[Stored data entries]
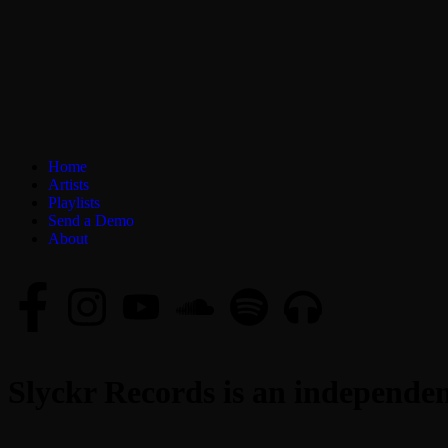
Home
Artists
Playlists
Send a Demo
About
Slyckr Records is an independent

◆ **PROBLEM DESCRIPTION**
Please print an exact copy of the records, with no pictures.

◆ **WRITTEN SOLUTION**
Home
Artists
Playlists
Send a Demo
About
Slyckr Records is an independent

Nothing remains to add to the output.